▶ What is required: Using the word "جراحی" as the filter, copy each matching line from the records.

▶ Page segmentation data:
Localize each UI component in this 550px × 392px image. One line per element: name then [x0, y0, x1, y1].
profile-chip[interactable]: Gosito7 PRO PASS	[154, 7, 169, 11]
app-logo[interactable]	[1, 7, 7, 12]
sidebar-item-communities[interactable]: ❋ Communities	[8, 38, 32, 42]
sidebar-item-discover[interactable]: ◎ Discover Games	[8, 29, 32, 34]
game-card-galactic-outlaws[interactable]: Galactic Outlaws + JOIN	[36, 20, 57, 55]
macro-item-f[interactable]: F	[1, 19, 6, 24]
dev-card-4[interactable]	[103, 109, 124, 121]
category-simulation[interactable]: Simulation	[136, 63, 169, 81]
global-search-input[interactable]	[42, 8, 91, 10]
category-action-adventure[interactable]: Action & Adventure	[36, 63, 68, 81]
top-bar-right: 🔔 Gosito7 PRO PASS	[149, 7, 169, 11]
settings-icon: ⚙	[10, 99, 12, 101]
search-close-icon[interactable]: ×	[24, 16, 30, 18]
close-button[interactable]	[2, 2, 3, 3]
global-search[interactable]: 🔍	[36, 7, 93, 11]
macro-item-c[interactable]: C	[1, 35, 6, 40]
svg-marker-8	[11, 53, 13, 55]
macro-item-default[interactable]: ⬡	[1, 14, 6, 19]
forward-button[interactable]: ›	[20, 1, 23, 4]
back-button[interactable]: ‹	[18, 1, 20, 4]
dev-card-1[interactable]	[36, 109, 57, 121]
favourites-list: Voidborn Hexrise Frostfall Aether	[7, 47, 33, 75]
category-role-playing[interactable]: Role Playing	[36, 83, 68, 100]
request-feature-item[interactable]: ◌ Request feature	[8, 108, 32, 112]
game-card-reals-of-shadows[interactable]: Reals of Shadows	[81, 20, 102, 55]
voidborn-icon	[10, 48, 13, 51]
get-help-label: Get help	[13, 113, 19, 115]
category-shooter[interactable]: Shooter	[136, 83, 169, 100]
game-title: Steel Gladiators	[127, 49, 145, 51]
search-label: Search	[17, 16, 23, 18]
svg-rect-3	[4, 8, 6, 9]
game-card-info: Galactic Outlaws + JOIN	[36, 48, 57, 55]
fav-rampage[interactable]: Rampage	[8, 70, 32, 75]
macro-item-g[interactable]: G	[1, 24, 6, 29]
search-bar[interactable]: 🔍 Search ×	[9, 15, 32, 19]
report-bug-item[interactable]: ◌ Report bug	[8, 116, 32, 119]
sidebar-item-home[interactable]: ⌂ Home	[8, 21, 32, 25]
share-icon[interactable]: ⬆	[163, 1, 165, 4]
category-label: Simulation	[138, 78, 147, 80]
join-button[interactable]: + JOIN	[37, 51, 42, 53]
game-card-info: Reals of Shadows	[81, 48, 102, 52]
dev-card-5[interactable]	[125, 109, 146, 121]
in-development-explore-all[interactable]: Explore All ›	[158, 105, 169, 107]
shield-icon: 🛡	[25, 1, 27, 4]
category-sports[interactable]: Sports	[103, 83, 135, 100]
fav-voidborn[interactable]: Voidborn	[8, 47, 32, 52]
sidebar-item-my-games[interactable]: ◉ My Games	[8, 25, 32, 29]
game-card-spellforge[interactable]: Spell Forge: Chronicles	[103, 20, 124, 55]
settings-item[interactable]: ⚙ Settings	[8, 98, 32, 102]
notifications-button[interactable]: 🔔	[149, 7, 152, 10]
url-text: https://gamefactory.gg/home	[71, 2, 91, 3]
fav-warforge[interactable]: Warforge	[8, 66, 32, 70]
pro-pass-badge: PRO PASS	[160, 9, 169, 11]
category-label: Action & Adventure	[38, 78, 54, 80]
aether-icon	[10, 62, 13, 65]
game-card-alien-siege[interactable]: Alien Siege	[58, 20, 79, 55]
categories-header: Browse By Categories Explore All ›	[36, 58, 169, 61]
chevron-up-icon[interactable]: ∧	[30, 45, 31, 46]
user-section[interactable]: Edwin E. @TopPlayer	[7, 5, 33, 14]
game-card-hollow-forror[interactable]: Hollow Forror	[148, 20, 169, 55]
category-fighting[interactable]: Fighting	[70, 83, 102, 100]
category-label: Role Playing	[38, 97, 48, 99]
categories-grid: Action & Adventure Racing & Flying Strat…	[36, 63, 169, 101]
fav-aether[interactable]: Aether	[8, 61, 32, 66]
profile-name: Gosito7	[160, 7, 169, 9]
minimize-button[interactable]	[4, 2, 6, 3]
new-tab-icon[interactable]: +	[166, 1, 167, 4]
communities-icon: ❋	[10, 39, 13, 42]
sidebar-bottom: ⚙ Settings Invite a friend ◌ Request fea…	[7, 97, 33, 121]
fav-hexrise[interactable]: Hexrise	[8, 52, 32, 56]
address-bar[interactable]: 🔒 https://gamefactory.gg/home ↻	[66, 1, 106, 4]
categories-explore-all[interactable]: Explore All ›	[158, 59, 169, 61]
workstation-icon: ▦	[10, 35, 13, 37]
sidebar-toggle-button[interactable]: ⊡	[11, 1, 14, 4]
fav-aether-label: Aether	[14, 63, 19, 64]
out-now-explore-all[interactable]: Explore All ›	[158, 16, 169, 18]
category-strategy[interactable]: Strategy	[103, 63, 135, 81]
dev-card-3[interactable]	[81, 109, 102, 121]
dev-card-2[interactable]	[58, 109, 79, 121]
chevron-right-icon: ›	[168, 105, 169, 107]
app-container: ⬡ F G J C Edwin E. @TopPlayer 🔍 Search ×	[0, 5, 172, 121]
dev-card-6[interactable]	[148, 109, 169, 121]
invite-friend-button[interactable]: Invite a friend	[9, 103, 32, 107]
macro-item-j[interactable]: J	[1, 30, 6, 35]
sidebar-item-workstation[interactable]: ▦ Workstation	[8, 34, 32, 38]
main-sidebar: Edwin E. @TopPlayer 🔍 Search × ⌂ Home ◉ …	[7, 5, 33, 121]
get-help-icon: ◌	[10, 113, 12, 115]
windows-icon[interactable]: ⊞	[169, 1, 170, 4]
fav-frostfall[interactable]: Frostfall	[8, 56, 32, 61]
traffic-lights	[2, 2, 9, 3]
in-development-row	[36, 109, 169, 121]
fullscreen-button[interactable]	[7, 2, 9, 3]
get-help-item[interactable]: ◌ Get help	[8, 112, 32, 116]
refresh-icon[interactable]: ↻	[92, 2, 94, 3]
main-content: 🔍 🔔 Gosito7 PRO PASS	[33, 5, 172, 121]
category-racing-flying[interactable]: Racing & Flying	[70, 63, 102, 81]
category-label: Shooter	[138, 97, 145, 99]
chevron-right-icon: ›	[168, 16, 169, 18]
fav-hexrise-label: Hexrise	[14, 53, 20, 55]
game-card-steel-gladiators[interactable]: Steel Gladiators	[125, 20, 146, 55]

--

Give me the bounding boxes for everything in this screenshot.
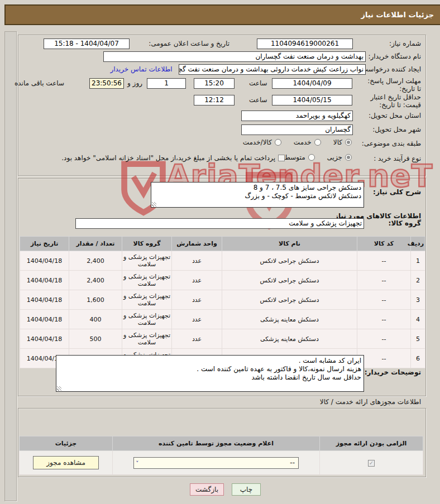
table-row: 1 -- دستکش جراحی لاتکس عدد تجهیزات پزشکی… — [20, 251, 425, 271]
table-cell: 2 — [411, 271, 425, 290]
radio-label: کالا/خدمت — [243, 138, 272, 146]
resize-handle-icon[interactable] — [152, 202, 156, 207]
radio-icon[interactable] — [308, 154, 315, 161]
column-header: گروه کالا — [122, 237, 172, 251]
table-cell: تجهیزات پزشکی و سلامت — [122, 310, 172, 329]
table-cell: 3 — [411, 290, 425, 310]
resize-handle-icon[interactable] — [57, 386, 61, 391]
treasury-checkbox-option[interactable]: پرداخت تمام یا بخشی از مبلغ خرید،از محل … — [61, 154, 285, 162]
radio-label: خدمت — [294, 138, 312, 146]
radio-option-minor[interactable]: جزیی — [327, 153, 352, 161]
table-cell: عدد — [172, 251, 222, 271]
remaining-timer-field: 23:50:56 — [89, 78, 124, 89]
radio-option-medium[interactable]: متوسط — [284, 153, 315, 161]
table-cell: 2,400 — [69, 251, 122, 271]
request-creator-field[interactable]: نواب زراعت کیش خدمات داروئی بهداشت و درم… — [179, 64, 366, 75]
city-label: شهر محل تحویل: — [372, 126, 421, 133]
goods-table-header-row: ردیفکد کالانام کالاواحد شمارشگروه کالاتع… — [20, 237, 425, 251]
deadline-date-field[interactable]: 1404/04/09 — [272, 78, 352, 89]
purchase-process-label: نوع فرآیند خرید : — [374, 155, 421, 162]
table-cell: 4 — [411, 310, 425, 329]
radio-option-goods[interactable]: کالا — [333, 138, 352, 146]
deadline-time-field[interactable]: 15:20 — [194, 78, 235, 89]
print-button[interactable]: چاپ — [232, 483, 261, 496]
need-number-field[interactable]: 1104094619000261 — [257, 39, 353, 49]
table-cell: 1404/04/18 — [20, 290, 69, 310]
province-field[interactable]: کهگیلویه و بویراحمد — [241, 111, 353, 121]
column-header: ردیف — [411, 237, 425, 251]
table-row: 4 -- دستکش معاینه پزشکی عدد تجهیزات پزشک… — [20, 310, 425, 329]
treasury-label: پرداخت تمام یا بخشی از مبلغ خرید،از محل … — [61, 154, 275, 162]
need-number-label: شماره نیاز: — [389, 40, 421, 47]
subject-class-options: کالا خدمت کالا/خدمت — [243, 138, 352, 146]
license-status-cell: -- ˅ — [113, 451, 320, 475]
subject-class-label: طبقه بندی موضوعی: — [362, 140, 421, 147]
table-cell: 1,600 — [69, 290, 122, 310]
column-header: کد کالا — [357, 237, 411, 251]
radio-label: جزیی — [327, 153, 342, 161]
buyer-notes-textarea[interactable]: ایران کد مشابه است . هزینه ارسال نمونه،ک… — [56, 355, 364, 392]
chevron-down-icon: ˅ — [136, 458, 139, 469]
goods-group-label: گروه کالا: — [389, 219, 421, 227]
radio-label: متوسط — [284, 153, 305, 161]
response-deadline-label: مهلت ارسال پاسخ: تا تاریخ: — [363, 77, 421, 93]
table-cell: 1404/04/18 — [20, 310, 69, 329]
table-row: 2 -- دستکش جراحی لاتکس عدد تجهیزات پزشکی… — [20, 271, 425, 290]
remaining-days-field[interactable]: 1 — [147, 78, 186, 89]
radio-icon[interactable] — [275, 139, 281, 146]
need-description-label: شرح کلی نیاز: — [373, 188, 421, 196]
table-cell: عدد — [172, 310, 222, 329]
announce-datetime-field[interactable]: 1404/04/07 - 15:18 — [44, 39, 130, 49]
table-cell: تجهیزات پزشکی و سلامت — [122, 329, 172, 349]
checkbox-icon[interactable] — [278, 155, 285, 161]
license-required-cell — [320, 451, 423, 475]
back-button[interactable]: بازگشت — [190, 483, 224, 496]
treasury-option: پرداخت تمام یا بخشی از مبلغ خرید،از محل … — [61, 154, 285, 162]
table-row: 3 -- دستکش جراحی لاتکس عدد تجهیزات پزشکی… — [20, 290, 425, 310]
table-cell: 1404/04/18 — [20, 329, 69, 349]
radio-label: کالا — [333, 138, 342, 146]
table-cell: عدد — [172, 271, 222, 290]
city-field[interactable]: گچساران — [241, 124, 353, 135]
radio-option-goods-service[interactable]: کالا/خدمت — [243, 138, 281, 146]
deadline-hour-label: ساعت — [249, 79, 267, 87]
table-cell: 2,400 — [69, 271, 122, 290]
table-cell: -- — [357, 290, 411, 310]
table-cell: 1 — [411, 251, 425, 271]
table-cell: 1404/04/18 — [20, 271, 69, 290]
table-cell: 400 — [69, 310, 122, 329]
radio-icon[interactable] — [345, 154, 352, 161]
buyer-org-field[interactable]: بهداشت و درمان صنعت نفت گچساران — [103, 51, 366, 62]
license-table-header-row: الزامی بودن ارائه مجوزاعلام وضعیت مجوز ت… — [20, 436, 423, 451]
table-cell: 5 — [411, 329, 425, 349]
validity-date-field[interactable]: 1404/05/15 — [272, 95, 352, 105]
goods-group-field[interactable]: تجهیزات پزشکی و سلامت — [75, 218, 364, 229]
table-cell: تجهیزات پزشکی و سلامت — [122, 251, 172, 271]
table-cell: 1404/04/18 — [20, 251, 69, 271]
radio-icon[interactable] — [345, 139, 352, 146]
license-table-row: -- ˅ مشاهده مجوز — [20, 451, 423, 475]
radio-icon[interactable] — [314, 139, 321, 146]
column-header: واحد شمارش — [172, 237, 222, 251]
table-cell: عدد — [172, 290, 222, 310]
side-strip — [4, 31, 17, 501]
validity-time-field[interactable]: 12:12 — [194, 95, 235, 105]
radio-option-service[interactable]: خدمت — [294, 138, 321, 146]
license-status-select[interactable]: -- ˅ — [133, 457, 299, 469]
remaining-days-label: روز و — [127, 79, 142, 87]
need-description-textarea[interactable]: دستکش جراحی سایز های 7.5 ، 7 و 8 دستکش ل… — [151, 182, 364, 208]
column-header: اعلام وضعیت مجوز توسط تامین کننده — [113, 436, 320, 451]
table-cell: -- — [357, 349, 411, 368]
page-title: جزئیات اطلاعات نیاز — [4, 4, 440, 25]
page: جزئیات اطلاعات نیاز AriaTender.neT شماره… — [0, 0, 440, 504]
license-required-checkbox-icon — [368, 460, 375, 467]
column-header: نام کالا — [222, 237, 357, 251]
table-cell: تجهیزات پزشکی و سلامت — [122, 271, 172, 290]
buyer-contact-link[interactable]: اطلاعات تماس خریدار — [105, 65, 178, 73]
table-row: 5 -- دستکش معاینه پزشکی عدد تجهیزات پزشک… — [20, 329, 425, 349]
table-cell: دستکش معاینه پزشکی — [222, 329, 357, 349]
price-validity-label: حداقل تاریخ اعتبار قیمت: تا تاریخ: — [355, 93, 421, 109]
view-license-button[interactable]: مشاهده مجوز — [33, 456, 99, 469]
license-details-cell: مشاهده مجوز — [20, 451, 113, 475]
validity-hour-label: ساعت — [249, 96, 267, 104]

▶ Exercise result:
table-row: 1 -- دستکش جراحی لاتکس عدد تجهیزات پزشکی… — [20, 251, 425, 271]
table-row: 2 -- دستکش جراحی لاتکس عدد تجهیزات پزشکی… — [20, 271, 425, 290]
table-row: 3 -- دستکش جراحی لاتکس عدد تجهیزات پزشکی… — [20, 290, 425, 310]
need-description-textarea[interactable]: دستکش جراحی سایز های 7.5 ، 7 و 8 دستکش ل… — [151, 182, 364, 208]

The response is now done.